Grandes, gordos, mayoritariamente barbudos, cincuentones rebosantes de colesterol y enrojecidos no de ideología, sino con marisco y fabadas, los actuales lideres sindicales deberían ser relevados si sus bases quieren evitarle a UGT y CCOO un infarto mortal.
En la cabeza de las manifestaciones, antes y después de la huelga del 20-J, solo había heroicos antifranquistas, como si Franco no hubiera muerto hace 27 años, Zapatero, que iba de compromiso, y pintorescos modelos de curilla saltarín, como Gaspar Llamazares.
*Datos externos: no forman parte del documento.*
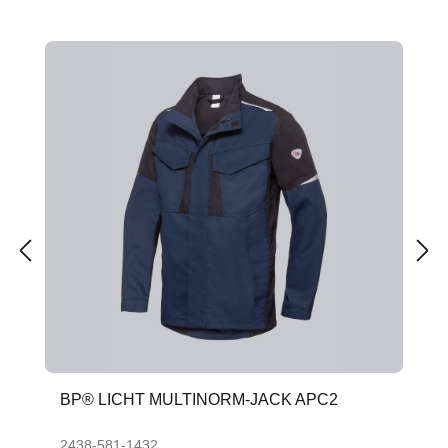
Productgalerij overslaan
BP® LICHT MULTINORM-JACK APC2
2438-581-1432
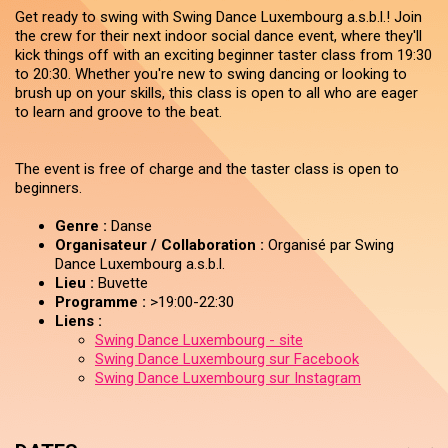
Get ready to swing with Swing Dance Luxembourg a.s.b.l.! Join
the crew for their next indoor social dance event, where they'll
kick things off with an exciting beginner taster class from 19:30
to 20:30. Whether you're new to swing dancing or looking to
brush up on your skills, this class is open to all who are eager
to learn and groove to the beat.
The event is free of charge and the taster class is open to
beginners.
Genre :
Danse
Organisateur / Collaboration :
Organisé par Swing
Dance Luxembourg a.s.b.l.
Lieu :
Buvette
Programme :
>19:00-22:30
Liens :
Swing Dance Luxembourg - site
Swing Dance Luxembourg sur Facebook
Swing Dance Luxembourg sur Instagram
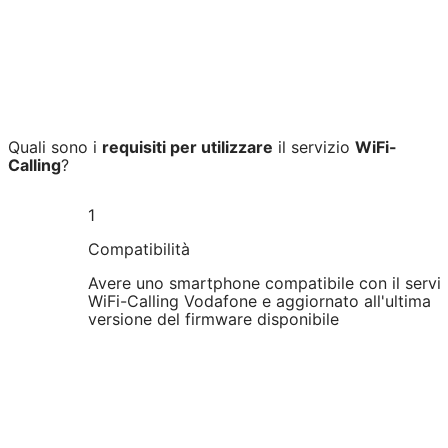
Quali sono i
requisiti per utilizzare
il servizio
WiFi-
Calling
?
1
Compatibilità
Avere uno smartphone compatibile con il servi
WiFi-Calling Vodafone e aggiornato all'ultima
versione del firmware disponibile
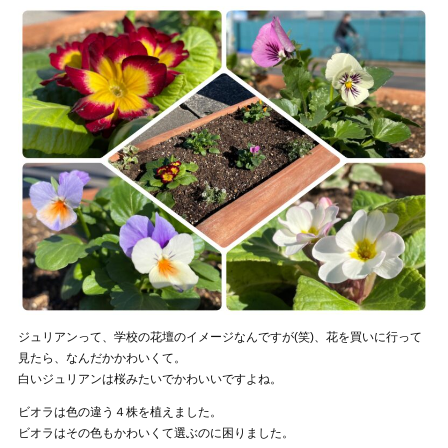
ジュリアンって、学校の花壇のイメージなんですが(笑)、花を買いに行って
見たら、なんだかかわいくて。
白いジュリアンは桜みたいでかわいいですよね。
ビオラは色の違う４株を植えました。
ビオラはその色もかわいくて選ぶのに困りました。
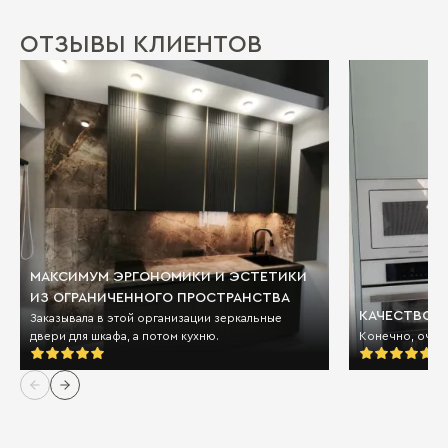
ОТЗЫВЫ КЛИЕНТОВ
МАКСИМУМ ЭРГОНОМИКИ И ЭСТЕТИКИ
ИЗ ОГРАНИЧЕННОГО ПРОСТРАНСТВА
КАЧЕСТВО И
Заказывала в этой организации зеркальные
двери для шкафа, а потом кухню.
Конечно, очен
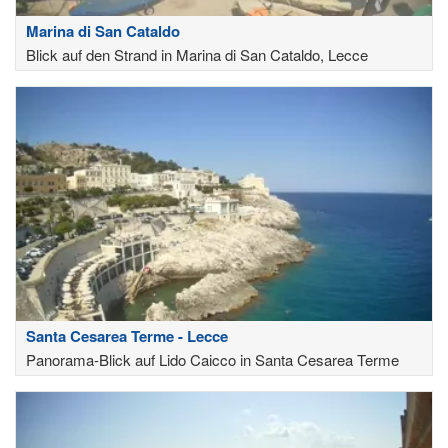
Marina di San Cataldo
Blick auf den Strand in Marina di San Cataldo, Lecce
Santa Cesarea Terme - Lecce
Panorama-Blick auf Lido Caicco in Santa Cesarea Terme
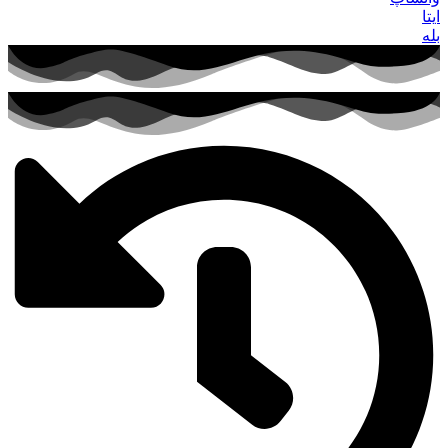
ایتا
بله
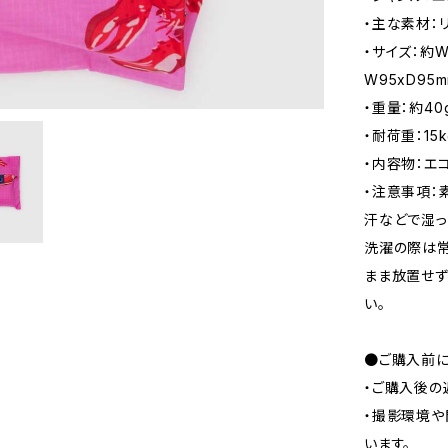
・主な素材：
・サイズ：約W
W95xD95
・重量：約40
・耐荷重：15k
・内容物：エ
・注意事項：
汗などで湿っ
洗濯の際は常
まま放置せず
い。
●ご購入前に
・ご購入後の
・撮影環境や
います。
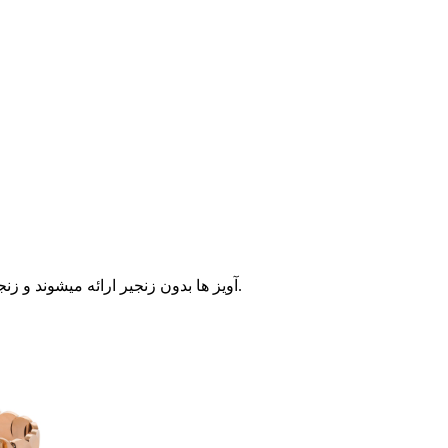
آویز ها بدون زنجیر ارائه میشوند و زنجیر طلا به صورت جداگانه از قیمت زنجیرهای وبسایت قابل انتخاب است. ابعاد تقریبی: طول آویز 5 سانتیمتر و عرض آن 1.7 سانتیمتر میباشد.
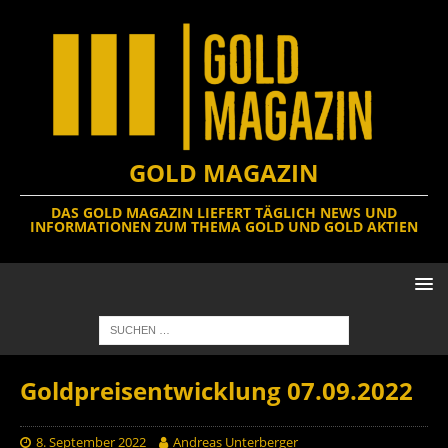
GOLD MAGAZIN
DAS GOLD MAGAZIN LIEFERT TÄGLICH NEWS UND
INFORMATIONEN ZUM THEMA GOLD UND GOLD AKTIEN
Goldpreisentwicklung 07.09.2022
8. September 2022
Andreas Unterberger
Pero ningún joven.
Los jóvenes concienciados buscan otros ámbitos, y muchos se hacen antisistema, peligrosa mezcolanza de ultraizquierda y ultraderecha, que propagan de ciudad en ciudad en su turismo revolucionario; pero, al menos, están más convencidos de su causa que los viejos glotones.
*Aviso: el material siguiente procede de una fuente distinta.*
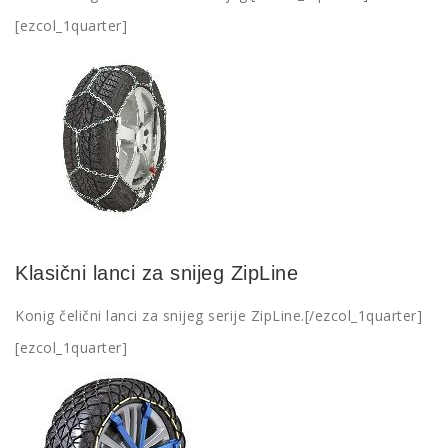
[ezcol_1quarter]
Klasični lanci za snijeg ZipLine
Konig čelični lanci za snijeg serije ZipLine.[/ezcol_1quarter]
[ezcol_1quarter]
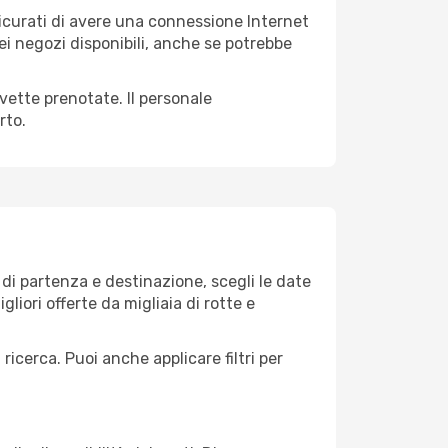
ssicurati di avere una connessione Internet
nei negozi disponibili, anche se potrebbe
avette prenotate. Il personale
rto.
di partenza e destinazione, scegli le date
gliori offerte da migliaia di rotte e
 ricerca. Puoi anche applicare filtri per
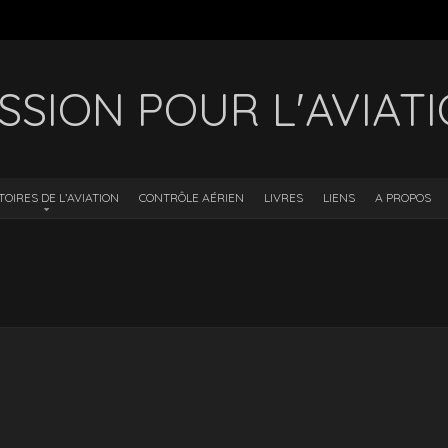
SSION POUR L'AVIAT
TOIRES DE L’AVIATION
CONTRÔLE AÉRIEN
LIVRES
LIENS
A PROPOS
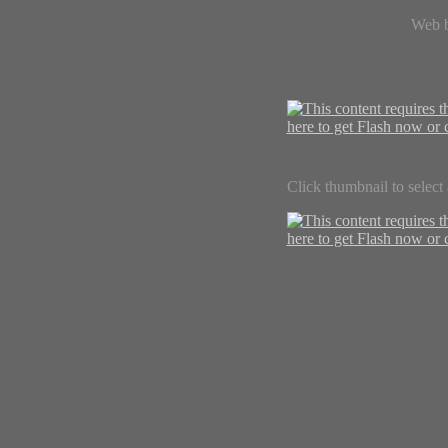
Web b
Click thumbnail to select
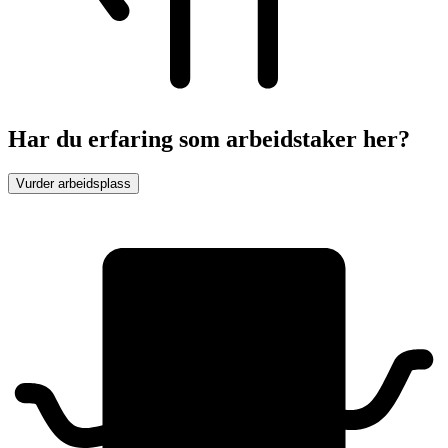
Har du erfaring som arbeidstaker her?
Vurder arbeidsplass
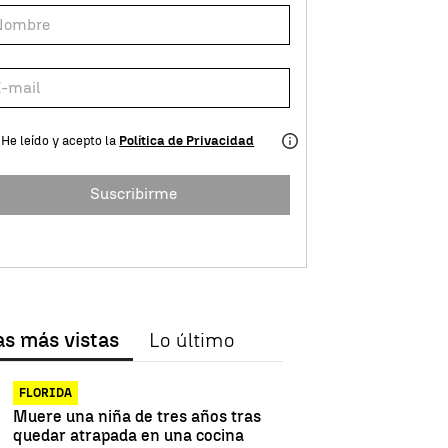
He leído y acepto la
Política de Privacidad
Suscribirme
as más vistas
Lo último
FLORIDA
Muere una niña de tres años tras
quedar atrapada en una cocina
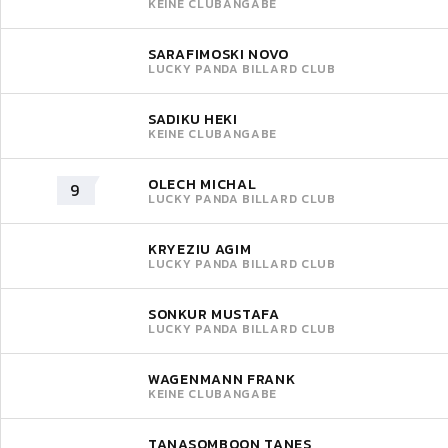
KEINE CLUBANGABE
SARAFIMOSKI NOVO
LUCKY PANDA BILLARD CLUB
SADIKU HEKI
KEINE CLUBANGABE
OLECH MICHAL
9
LUCKY PANDA BILLARD CLUB
KRYEZIU AGIM
LUCKY PANDA BILLARD CLUB
SONKUR MUSTAFA
LUCKY PANDA BILLARD CLUB
WAGENMANN FRANK
KEINE CLUBANGABE
TANASOMBOON TANES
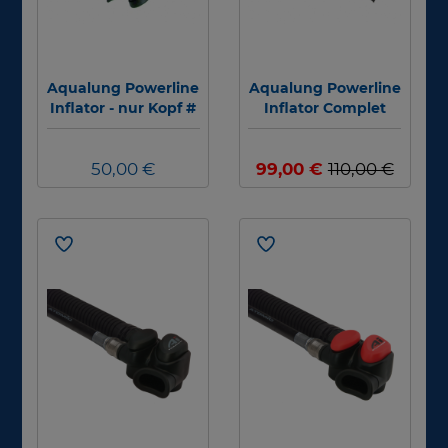
Aqualung Powerline
Aqualung Powerline
Inflator - nur Kopf #
Inflator Complet
50,00 €
99,00 €
110,00 €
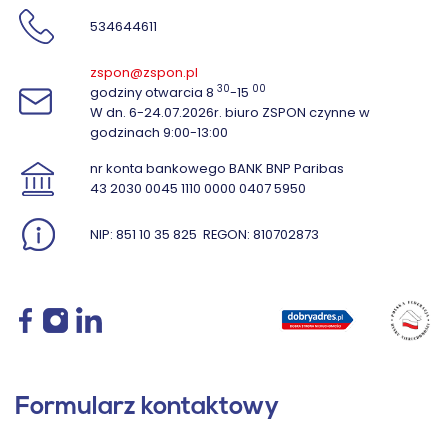
534644611
zspon@zspon.pl
30
00
godziny otwarcia 8
-15
W dn. 6-24.07.2026r. biuro ZSPON czynne w
godzinach 9:00-13:00
nr konta bankowego BANK BNP Paribas
43 2030 0045 1110 0000 0407 5950
NIP: 851 10 35 825
REGON: 810702873
Formularz kontaktowy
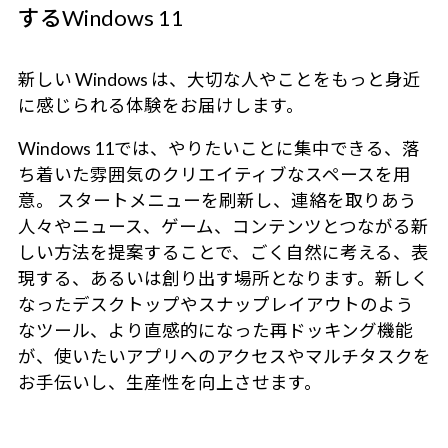
するWindows 11
新しい Windows は、大切な人やことをもっと身近
に感じられる体験をお届けします。
Windows 11では、やりたいことに集中できる、落
ち着いた雰囲気のクリエイティブなスペースを用
意。 スタートメニューを刷新し、連絡を取りあう
人々やニュース、ゲーム、コンテンツとつながる新
しい方法を提案することで、ごく自然に考える、表
現する、あるいは創り出す場所となります。新しく
なったデスクトップやスナップレイアウトのよう
なツール、より直感的になった再ドッキング機能
が、使いたいアプリへのアクセスやマルチタスクを
お手伝いし、生産性を向上させます。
Esta es la principal responsabilidad de los sindicalistas subvencionados, como tantas ONG que viven de los presupuestos gubernamentales: para quedarse con todo lo que les echaban por aceptar humillantes acuerdos laborales, dejaron tranquilo a Aznar durante seis años, y no han querido renovarse con jóvenes cuya ideología, ahora, es un caos difícil de reorganizar.
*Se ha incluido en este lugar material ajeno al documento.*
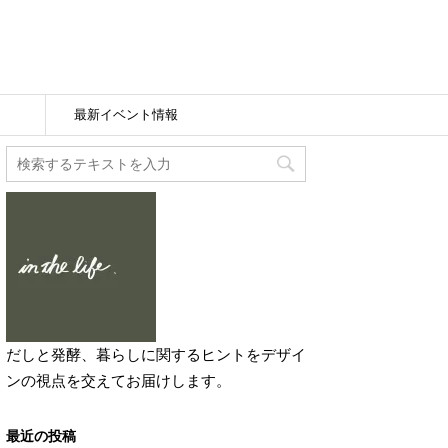
最新イベント情報
だしと発酵、暮らしに関するヒントをデザイ
ンの視点を交えてお届けします。
最近の投稿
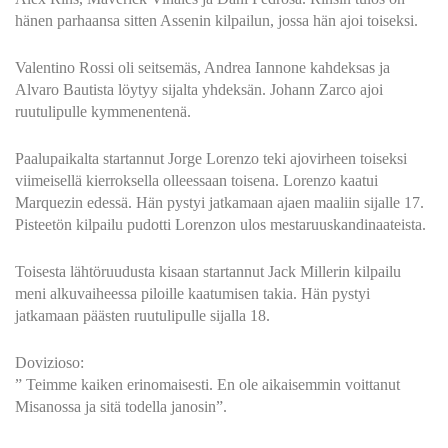
hänen parhaansa sitten Assenin kilpailun, jossa hän ajoi toiseksi.
Valentino Rossi oli seitsemäs, Andrea Iannone kahdeksas ja
Alvaro Bautista löytyy sijalta yhdeksän. Johann Zarco ajoi
ruutulipulle kymmenentenä.
Paalupaikalta startannut Jorge Lorenzo teki ajovirheen toiseksi
viimeisellä kierroksella olleessaan toisena. Lorenzo kaatui
Marquezin edessä. Hän pystyi jatkamaan ajaen maaliin sijalle 17.
Pisteetön kilpailu pudotti Lorenzon ulos mestaruuskandinaateista.
Toisesta lähtöruudusta kisaan startannut Jack Millerin kilpailu
meni alkuvaiheessa piloille kaatumisen takia. Hän pystyi
jatkamaan päästen ruutulipulle sijalla 18.
Dovizioso:
” Teimme kaiken erinomaisesti. En ole aikaisemmin voittanut
Misanossa ja sitä todella janosin”.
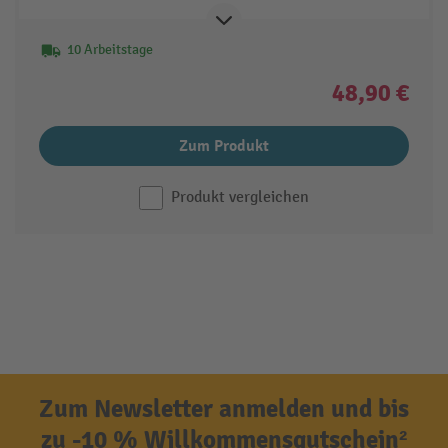
10 Arbeitstage
48,90 €
Zum Produkt
Produkt vergleichen
Zum Newsletter anmelden und bis
zu -10 % Willkommensgutschein²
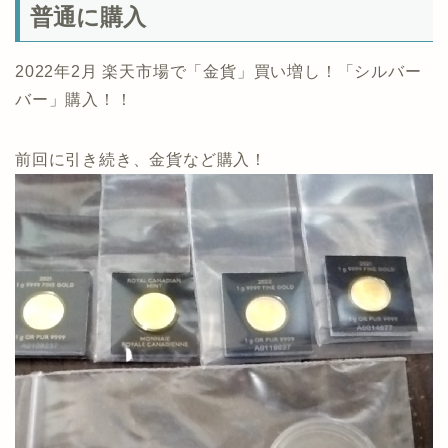
普通に購入
2022年2月 楽天市場で「金貨」買い増し！「シルバー
バー」購入！！
前回に引き続き、金貨など購入！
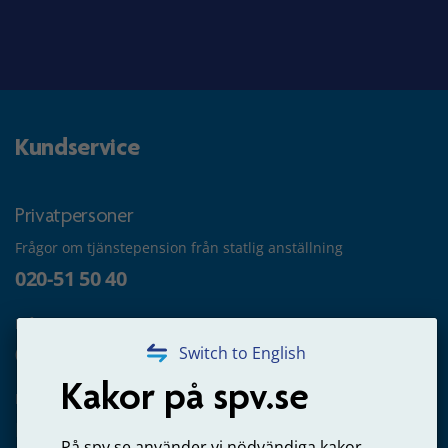
Kundservice
Privatpersoner
Frågor om tjänstepension från statlig anställning
020-51 50 40
Frågor om utbetalning
020-65 00 65
Switch to English
Kakor på spv.se
Kontakta oss
Privatperson – skicka mejl till oss
På spv.se använder vi nödvändiga kakor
Por ahí siguen tales comilones, haciendo la gimnasia sindical de huelgas pitufas, mientras continúan cebando sus untuosas panzas y llamando puño en alto a ponerse “en pie, famélica legión”; ellos, unos burócratas que, afeitados y con puro, frac y chistera, serían los banqueros de los chistes.
El drama es que los jóvenes desempleados o mal pagados no tienen a nadie razonable en quién depositar sus esperanzas, exigencias y dignidad.